Present exactly, and only, the lines running from the line that contains "and can make people feel unvalued." through the end of the entries below.
++++ SOURCE DATA
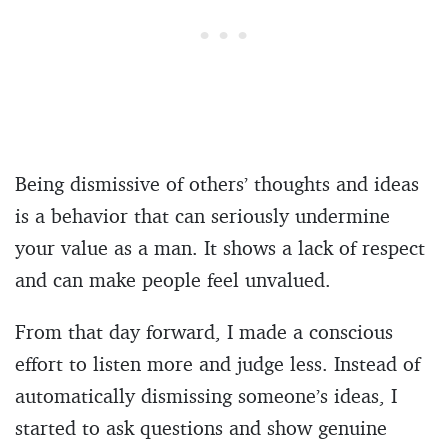
Being dismissive of others’ thoughts and ideas
is a behavior that can seriously undermine
your value as a man. It shows a lack of respect
and can make people feel unvalued.
From that day forward, I made a conscious
effort to listen more and judge less. Instead of
automatically dismissing someone’s ideas, I
started to ask questions and show genuine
++++++++
RESPONSE BOX:
and can make people feel unvalued.
From that day forward, I made a conscious
effort to listen more and judge less. Instead of
automatically dismissing someone’s ideas, I
started to ask questions and show genuine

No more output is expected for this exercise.